Review: The Danish Girl

I was waiting a long time for this film to come out! I first became aware of it in early 2015 while I was doing research for my dissertation – I think I had my eyes peeled for anything transgender related all the time!

It is about the extraordinary story of Lili Elbe, one of the first recorded transgender women to attempt sex change surgery in the 1920s.The film is probably only loosely based on real life events but it is a very powerful story (I’m not going to compare the film details with true events, partly because I don’t know what the exact details are, but also because I kinda want to review story-telling of this film rather than its historical accuracy – if I was reviewing that, then my review might be different).

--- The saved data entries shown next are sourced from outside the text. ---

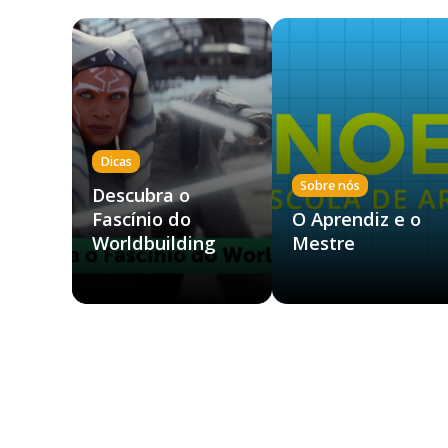
Dicas
Sobre nós
Descubra o
Fascínio do
O Aprendiz e o
Worldbuilding
Mestre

Lili, formerly Einar Wegener, is married to Gerda and, at first, their lives as artists appear to be the perfect picture of heterosexual marital bliss. Then something which starts out as role play, ‘a game’ as Gerda calls it, becomes more and more of a reality for Einar, who realises that Lili is, and perhaps always has been, more than just a character. Then follows Lili’s journey to become who she feels she has always been but never been able to express before.

This is not a dry-eyed film which is unsurprising seen as it is not an easy journey for Lili, or Gerda. Although the focus is, of course, on Lili, I think the film really captures the sorrow of Gerda too, who loses the man she loves. The moments of happiness are almost as tear-jerking as the sad. Together, their courage and their love for each other is uplifting.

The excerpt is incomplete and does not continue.